What you need to do — Copy each line below containing "puse".

Segment Start: Extracted records

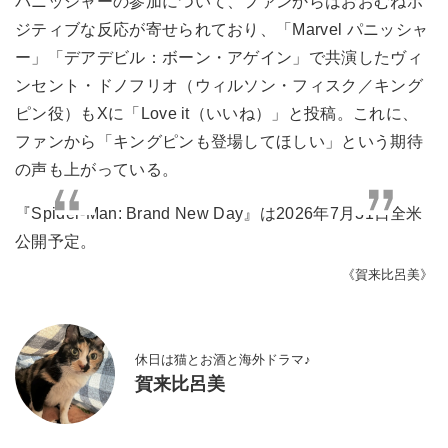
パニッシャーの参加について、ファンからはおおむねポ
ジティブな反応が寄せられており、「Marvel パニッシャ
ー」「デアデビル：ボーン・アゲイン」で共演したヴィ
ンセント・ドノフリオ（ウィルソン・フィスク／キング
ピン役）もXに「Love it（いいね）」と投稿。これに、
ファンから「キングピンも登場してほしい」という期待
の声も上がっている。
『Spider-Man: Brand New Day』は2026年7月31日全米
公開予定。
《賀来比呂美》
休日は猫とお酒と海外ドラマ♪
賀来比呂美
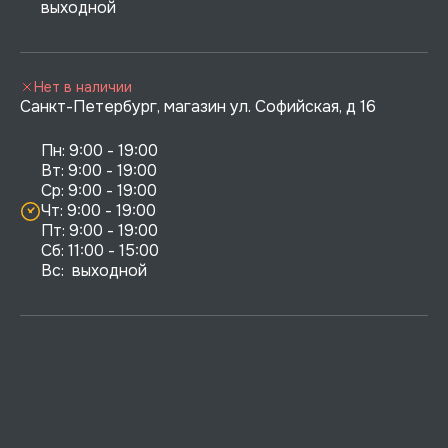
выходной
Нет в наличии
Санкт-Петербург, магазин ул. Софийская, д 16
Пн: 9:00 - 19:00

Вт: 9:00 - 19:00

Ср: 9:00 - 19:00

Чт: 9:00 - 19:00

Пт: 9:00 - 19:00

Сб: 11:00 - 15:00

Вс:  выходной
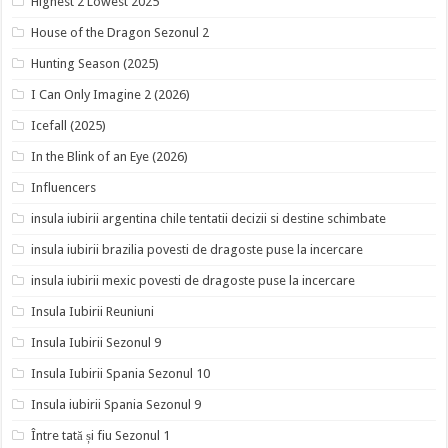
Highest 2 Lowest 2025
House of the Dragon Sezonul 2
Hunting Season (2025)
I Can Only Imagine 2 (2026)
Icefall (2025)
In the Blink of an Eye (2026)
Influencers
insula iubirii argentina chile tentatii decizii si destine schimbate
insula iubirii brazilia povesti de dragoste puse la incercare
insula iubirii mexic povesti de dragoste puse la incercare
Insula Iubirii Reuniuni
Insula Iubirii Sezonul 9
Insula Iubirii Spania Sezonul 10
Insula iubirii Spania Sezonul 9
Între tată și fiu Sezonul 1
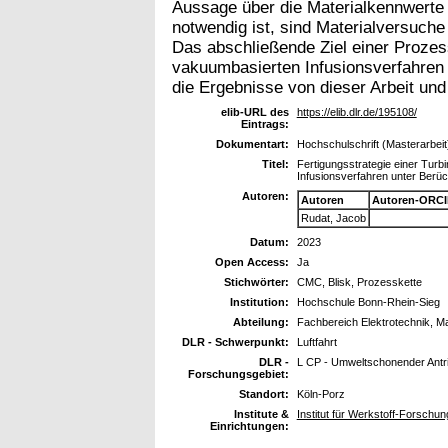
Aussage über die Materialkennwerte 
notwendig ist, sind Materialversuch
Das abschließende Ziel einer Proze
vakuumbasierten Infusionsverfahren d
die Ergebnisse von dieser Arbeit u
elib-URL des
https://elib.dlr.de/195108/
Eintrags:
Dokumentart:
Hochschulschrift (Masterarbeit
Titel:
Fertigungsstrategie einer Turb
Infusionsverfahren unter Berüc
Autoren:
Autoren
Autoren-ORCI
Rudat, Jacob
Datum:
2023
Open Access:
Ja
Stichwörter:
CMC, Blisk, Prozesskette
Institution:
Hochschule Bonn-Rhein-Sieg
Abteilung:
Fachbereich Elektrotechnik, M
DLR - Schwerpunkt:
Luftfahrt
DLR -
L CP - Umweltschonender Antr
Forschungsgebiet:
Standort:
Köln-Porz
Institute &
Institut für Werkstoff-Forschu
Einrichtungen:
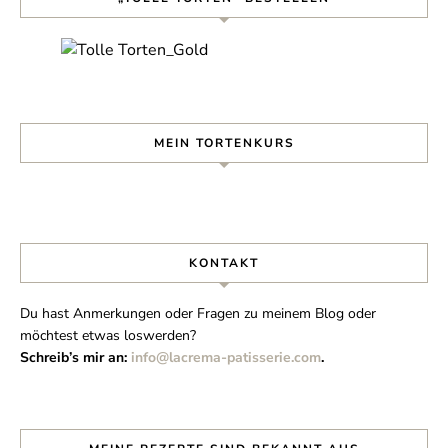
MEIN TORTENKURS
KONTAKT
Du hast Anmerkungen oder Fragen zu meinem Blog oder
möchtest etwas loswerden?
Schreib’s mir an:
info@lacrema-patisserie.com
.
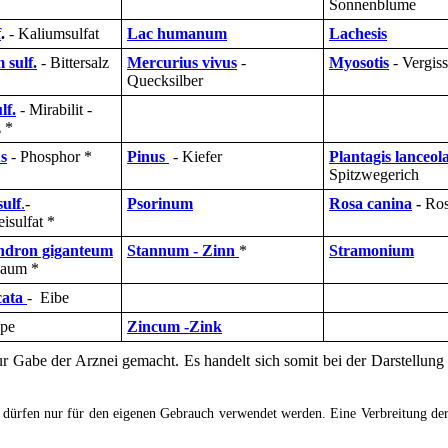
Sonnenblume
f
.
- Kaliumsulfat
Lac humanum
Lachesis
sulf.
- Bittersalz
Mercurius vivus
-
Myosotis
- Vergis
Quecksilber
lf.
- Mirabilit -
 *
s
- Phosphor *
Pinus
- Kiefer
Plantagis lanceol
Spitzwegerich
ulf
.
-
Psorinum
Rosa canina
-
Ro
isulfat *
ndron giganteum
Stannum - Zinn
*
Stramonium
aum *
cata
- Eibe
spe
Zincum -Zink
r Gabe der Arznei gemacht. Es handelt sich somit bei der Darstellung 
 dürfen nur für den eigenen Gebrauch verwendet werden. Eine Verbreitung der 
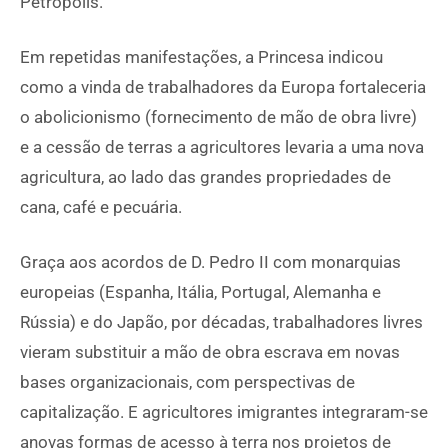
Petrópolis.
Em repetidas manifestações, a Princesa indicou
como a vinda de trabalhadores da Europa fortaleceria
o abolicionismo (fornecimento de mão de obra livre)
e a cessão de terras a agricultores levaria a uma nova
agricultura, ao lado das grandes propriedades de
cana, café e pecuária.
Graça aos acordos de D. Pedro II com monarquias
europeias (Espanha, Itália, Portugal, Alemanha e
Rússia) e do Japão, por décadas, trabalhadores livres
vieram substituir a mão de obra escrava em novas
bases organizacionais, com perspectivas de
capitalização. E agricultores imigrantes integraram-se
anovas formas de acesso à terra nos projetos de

Segment End: Extracted records
Segment Start: Extracted records

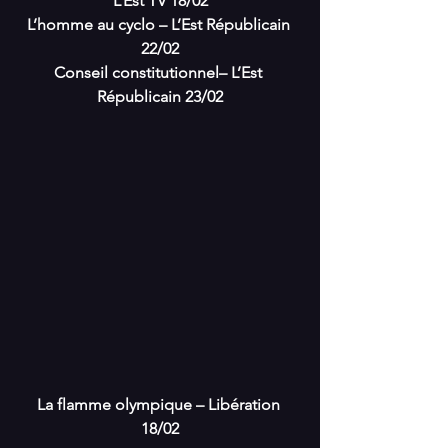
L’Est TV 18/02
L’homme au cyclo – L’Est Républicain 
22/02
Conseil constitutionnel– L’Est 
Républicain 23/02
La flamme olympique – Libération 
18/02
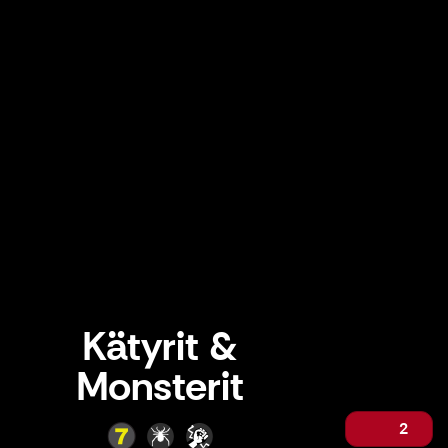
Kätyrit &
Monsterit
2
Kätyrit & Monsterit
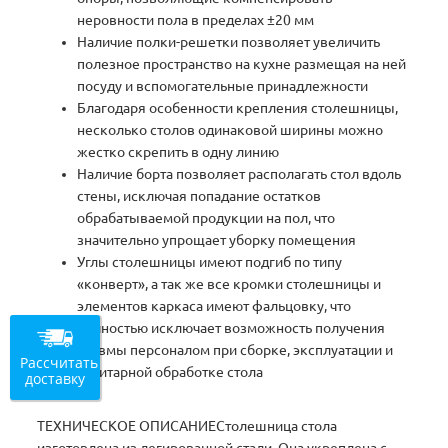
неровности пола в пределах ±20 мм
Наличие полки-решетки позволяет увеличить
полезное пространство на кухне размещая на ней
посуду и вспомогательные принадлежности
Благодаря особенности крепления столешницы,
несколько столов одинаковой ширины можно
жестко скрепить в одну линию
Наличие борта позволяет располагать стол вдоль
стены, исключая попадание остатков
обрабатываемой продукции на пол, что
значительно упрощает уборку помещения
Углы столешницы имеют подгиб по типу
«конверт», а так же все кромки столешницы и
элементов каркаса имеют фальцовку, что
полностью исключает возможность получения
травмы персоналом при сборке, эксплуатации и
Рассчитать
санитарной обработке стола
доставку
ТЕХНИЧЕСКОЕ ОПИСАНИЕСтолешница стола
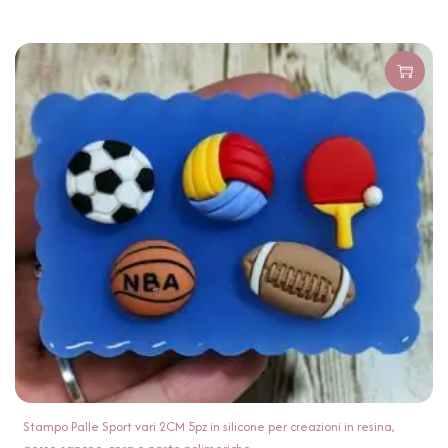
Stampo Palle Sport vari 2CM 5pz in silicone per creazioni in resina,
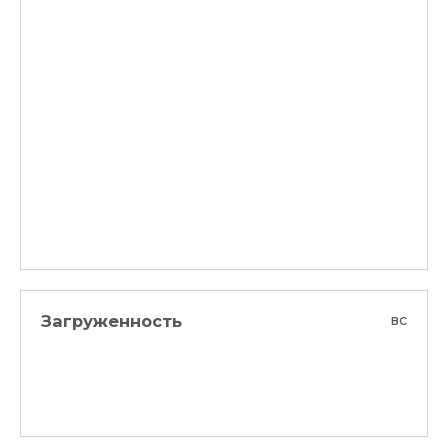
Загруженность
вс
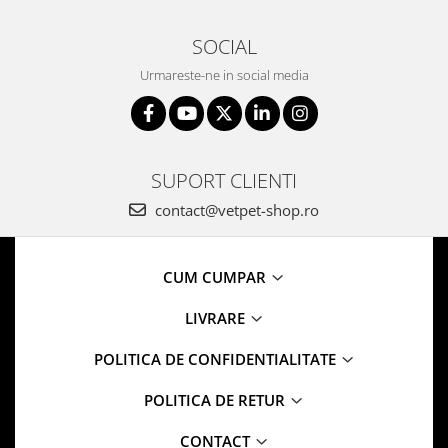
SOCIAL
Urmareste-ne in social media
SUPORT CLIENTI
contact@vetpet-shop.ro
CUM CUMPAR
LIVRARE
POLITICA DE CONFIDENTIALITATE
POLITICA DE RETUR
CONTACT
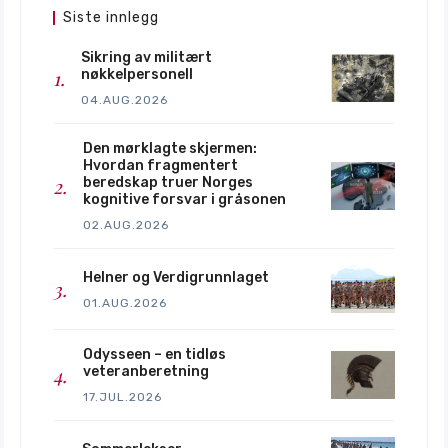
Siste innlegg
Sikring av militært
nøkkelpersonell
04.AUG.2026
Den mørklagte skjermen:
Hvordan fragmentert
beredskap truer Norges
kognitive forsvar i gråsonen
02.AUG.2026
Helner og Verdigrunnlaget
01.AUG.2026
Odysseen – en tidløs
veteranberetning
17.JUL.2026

Segment End: Extracted records
Segment Start: Extracted records

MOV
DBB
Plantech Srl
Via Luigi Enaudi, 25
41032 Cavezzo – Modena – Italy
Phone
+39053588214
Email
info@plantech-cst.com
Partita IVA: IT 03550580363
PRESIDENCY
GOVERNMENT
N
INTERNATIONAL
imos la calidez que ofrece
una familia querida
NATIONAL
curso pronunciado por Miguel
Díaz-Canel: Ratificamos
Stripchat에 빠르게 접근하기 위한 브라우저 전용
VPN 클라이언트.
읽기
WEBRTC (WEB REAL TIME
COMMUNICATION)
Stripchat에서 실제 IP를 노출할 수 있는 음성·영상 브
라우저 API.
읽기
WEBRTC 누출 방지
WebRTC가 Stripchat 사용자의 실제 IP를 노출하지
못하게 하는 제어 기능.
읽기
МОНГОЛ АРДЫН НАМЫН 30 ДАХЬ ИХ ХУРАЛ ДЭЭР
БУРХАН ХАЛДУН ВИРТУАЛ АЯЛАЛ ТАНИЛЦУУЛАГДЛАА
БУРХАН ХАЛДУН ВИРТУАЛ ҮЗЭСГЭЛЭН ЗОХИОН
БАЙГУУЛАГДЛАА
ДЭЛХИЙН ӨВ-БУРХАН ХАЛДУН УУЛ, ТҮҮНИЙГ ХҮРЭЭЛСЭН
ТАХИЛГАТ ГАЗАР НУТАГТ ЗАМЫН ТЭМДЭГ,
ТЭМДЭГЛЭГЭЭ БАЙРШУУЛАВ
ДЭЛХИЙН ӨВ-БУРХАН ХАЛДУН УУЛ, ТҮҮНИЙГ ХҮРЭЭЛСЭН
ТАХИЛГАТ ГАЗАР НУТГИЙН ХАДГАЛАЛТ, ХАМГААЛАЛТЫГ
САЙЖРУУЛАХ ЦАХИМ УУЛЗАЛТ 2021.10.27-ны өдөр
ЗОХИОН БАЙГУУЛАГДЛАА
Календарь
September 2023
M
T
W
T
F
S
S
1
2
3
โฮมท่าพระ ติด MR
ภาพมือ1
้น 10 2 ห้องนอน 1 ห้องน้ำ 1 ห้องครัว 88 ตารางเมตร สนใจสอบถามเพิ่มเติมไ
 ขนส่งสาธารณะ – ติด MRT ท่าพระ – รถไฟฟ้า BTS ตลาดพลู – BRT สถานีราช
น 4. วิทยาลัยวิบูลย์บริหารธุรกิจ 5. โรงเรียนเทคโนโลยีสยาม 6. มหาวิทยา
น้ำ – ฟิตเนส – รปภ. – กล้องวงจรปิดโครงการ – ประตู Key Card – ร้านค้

Segment End: Extracted records

Task answer —
insula iubirii brazilia povesti de dragoste puse la incercare
insula iubirii mexic povesti de dragoste puse la incercare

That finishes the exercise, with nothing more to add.